When great composers resort to the slide whistle

The end of the car jump of The Man With the Golden Gun

Sometimes, great minds just think alike.

So it is with the slide whistle. One of the most controversial James Bond music choices was when John Barry (1933-2011) opted to use a slide whistle in The Man With the Golden Gun (1974).

Bond (Roger Moore), desperate to catch up with villain Scaramanga (Christopher Lee), sends his car across a narrow Thailand waterway. The car completes one full rotation in mid-air before landing on its wheels.

In reality, it was a carefully planned stunt. Such jumps had already been performed at shows. The stunt originally was designed on a computer. Barry utilized a slide whistle for the scene. Many Bond film fans have never forgiven him since.

The thing is, another legendary film composer had used a slide whistle just several years before.

Jerry Goldsmith (1929-2004) scored the two Derek Flint films, Our Man Flint and In Like Flint. With the latter, a 1967 release, Goldsmith also opted to use a slide whistle. It was part of an action sequence. You can see (and hear) use of the slide whistle around the 1:40 mark of the video below:

That’s show business.

UPDATE: On social media, I encountered someone who is claiming John Barry had absolutely nothing to do with The Man With the Golden Gun’s slide whistle.

In the book The Music of James Bond, Barry told a different story. “I just took the liberty of poking fun at it,” Barry is quoted by author Jon Burlingame in the chapter about Golden Gun (it’s on page 121 of the edition I own) specifically about the slide whistle. “It made a mockery of Bond, looking back on it.
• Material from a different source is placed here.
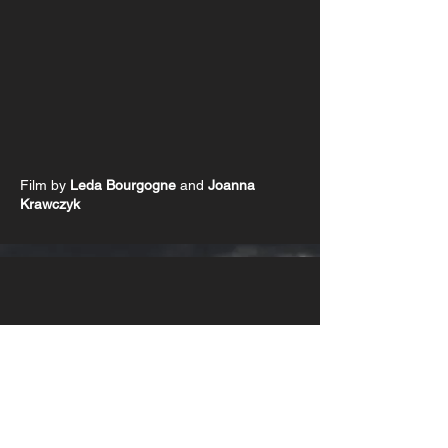
Film by
Leda Bourgogne
and
Joanna
Krawczyk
Even Cubby (Broccoli) didn’t like that. But it was me getting to the end of it.”

I know there’s a dispute about how much Barry contributed, or didn’t contribute to the Monty Norman-credited James Bond Theme. But people rarely seek credit for a lesser moment like Golden Gun’s slide whistle. With For Your Eyes Only, Richard Maibaum made sure everybody knew he didn’t write the line, “I’ll buy you a delicatessen in stainless steel!”